Happy Birthday, Little Giant

Today is Stephen Douglas’s 200th birthday. He was both the greatest senator from Illinois, and of the most tragic figures in American politics. He’s remembered today as the other party in the Lincoln-Douglas debates of 1858, but it was really Douglas -- the 5'4" "Little Giant" of American politics -- who made Lincoln’s career, not the other way around. After their Senate debates had made Lincoln famous, the Cincinnati Enquirer wrote, “Without Douglas, Lincoln would be nothing.”

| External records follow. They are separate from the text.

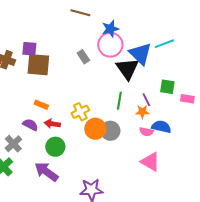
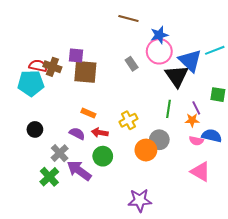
orange circle: (95, 129) -> (146, 150), moved
purple arrow: (46, 172) -> (79, 171), moved

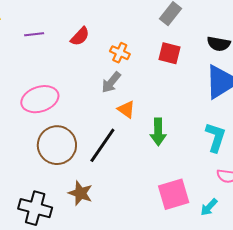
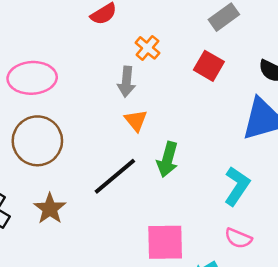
gray arrow: (111, 82) -> (126, 82), turned -50
black line: (102, 145) -> (115, 176), moved

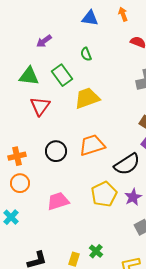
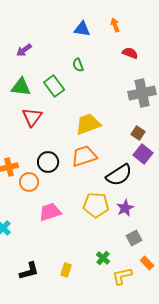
purple arrow: (44, 41) -> (24, 50), moved
yellow trapezoid: (87, 98) -> (88, 124), moved
orange circle: (20, 183) -> (29, 182), moved
yellow pentagon: (104, 194) -> (96, 205), turned 30
green cross: (96, 251) -> (103, 258), moved

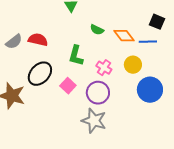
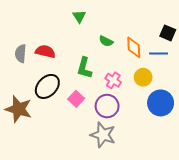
orange diamond: (124, 36) -> (134, 47), turned 35
gray semicircle: (14, 42) -> (21, 54), turned 132

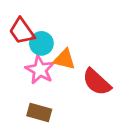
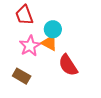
cyan circle: (41, 43) -> (53, 29), moved

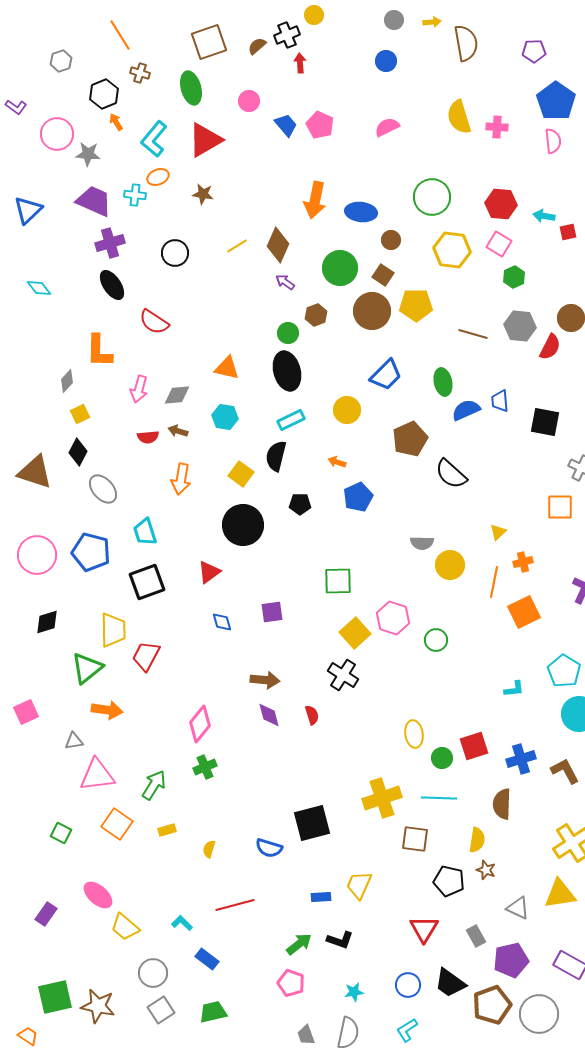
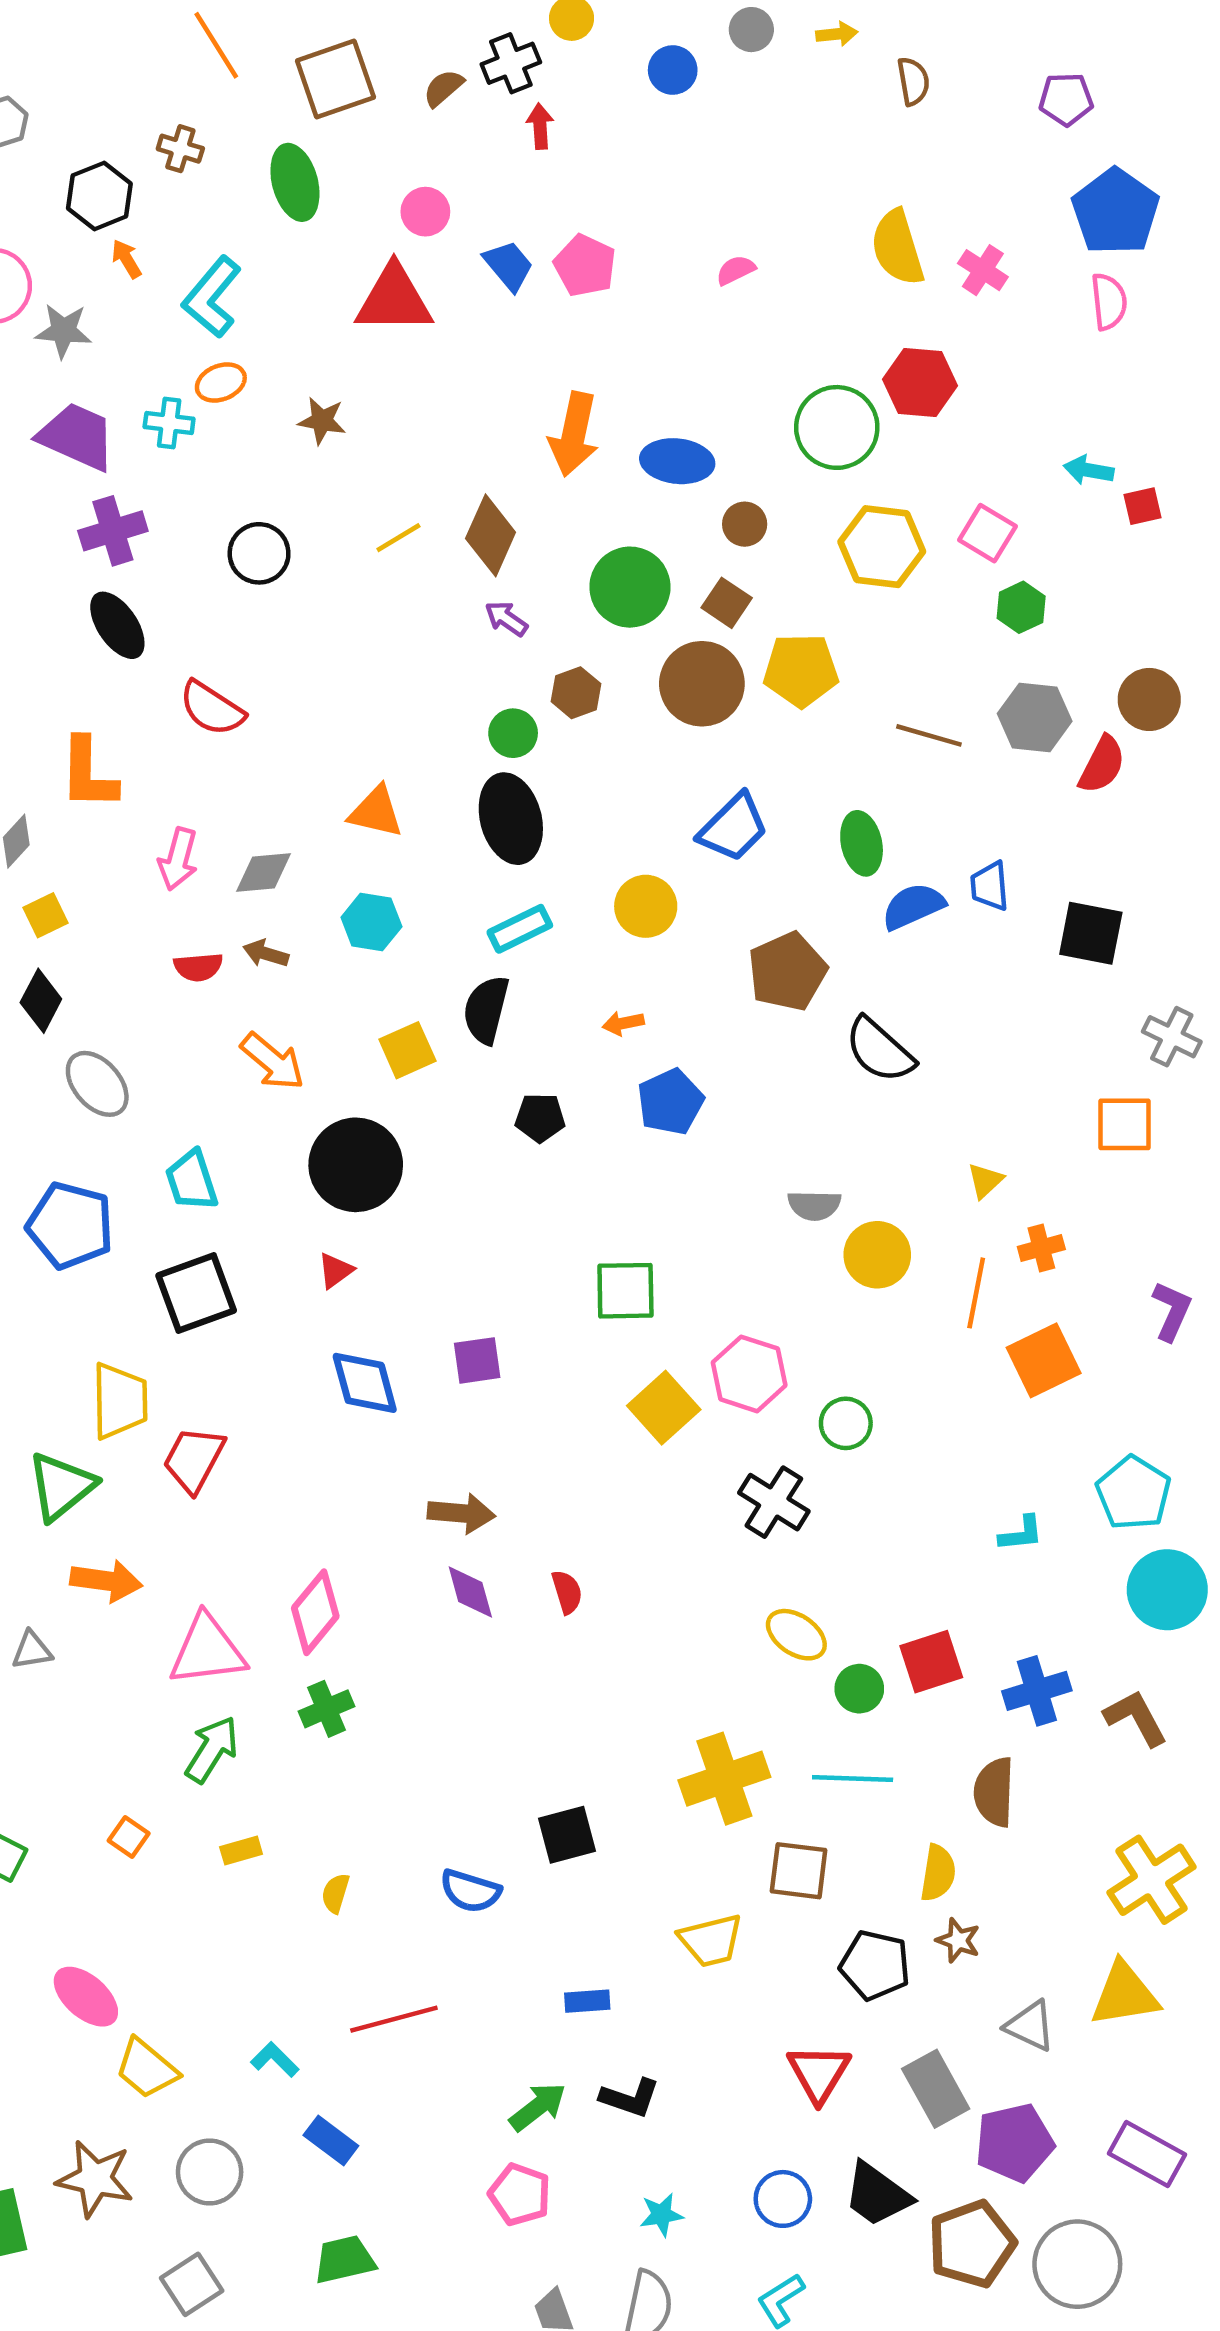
orange line: (120, 35) -> (216, 45), moved
brown semicircle: (466, 43) -> (913, 81), size x0.6
blue circle: (386, 61) -> (673, 70), moved
pink semicircle: (387, 127) -> (736, 270), size x0.7
pink cross: (497, 127) -> (983, 270), turned 30
red triangle: (205, 140) -> (394, 299), moved, turned 30
red hexagon: (501, 204) -> (920, 382), moved
orange arrow: (337, 462) -> (623, 1023), turned -30
yellow square: (241, 474) -> (407, 1050), turned 30
orange arrow: (181, 479) -> (273, 1061), turned -60
black circle: (243, 525) -> (356, 1165), moved
red triangle: (209, 572) -> (335, 1270), size x0.7
blue diamond: (222, 622) -> (365, 1383), size x1.6
black cross: (343, 675) -> (774, 1502), moved
yellow ellipse: (414, 734) -> (796, 1635), turned -48
pink triangle: (97, 775) -> (207, 1650), moved
black square: (312, 823) -> (567, 1835), size x0.7
orange square: (117, 824) -> (129, 1837), size x0.6
yellow trapezoid: (359, 885) -> (711, 1940), moved, turned -128
gray rectangle: (476, 936) -> (936, 2089), size x1.5
brown star: (98, 1006) -> (95, 2179), moved
gray square: (161, 1010) -> (192, 2284), moved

Since their first meeting as state legislators, Stephen Douglas’s political career had far outshone that of one-term congressman Lincoln. After a year on the Illinois Supreme Court, he spent two terms in the House of Representatives, then was elected to the Senate at age 33. By the 1850s, Douglas was not only the political boss of Illinois, with the Democratic legislature and hundreds of patronage jobs under his control, he was one of the most best-known politicians in the United States. He was the legislative architect of the Compromise of 1850, dividing Henry Clay’s omnibus bill into four separate bills, then finding majority support for each.
 
Lincoln, who had never liked Douglas in the first place, was now intensely envious of his rival’s power and prominence. Douglas’s fame intensified Lincoln’s feelings of middle-aged mediocrity. Of their first meeting, he would write, “We were both young men then, he a trifle younger than I. Even then, we were both ambitious; I, perhaps, quite as much as he. With me, the race of ambition has been a failure -- a flat failure; with him, it has been one of splendid success. His name fills the nation, and is not unknown, even in foreign lands.”
 
In 1854, however, Douglas made a political move that would turn out be the undoing of his presidential ambitions -- and the awakening of Lincoln’s. As chairman of the Senate Committee on Territories, he passed the Kansas-Nebraska Act, which allowed the inhabitants of each new state to decide for themselves whether to allow slavery.
 
Douglas wanted Southern votes for a transcontinental railroad that would run through his hometown of Chicago, rather than following a more logical route across land acquired in Mexican War. He also wanted the 1856 presidential nomination, but as a Northerner from a free state, he was viewed with suspicion by Southern Democrats. The Act assured them that not only would he prevent Northerners from interfering with slavery in the South, he would prevent them from banning it in the West, too. 
 
Douglas called this principle “popular sovereignty.” Conceived by Sen. Lewis Cass of Michigan, the 1848 Democratic nominee for president, it was first applied to the Mexican cession. Northerners went along with it then, because the new Southwest was a desert that could never support plantation agriculture. But they were horrified by the implications of the Kansas-Nebraska Act. It overturned the Missouri Compromise, which had banned slavery north of 36 degrees 30 minutes north latitude. 
 
Illinoisans had just passed a law banning all black migration, so they were also appalled because allowing slavery in Kansas and Nebraska would give westward-moving farmers an opportunity to bypass the state.
 
Lincoln, who had thought himself finished with politics, made a national reputation as Douglas’s foil on the issue of expanding slavery. When he ran against Douglas for Senate, transcripts of the debates were printed in newspapers throughout the country -- mainly because Douglas was the best-know politician of the 1850s. Had those debates never taken place, Lincoln would not have had the stature to challenge Douglas for the presidency two years later. 
 
At the Democratic National Convention in Charleston, time finally ran out on Douglas’s attempts to compromise on slavery. Radicalized by the success of the Republican Party and by the Harper’s Ferry raid, uncompromising Southern delegates walked out of the convention rather than accept a platform that endorsed popular sovereignty. They demanded freedom to bring slaves into the territories, and federal laws protecting their property. Anything less was as unacceptable as abolitionism, and Douglas was labeled as such throughout the South. The tragedy of Douglas’s career was that he kept trying to strike a compromise between North and South after both sections had lost interest in compromise, and ended up alienating both. 
 
Douglas knew he was beaten that October, when the Republicans swept state elections in Indiana and Pennsylvania. He abandoned his presidential campaign, and went south, on a mission to save the union. It failed, and so did his health. He died in 1861, at age 48. He is buried on his old estate, Oakenwald, in the neighborhood that bears his name. His tomb, on 35th Street, just before it dead ends into Lake Shore Drive, is a little-known Chicago landmark. A statue of Douglas stands atop a 90-foot column, as though he were compensating in death for the stature -- both physical and political -- he never achieved in life.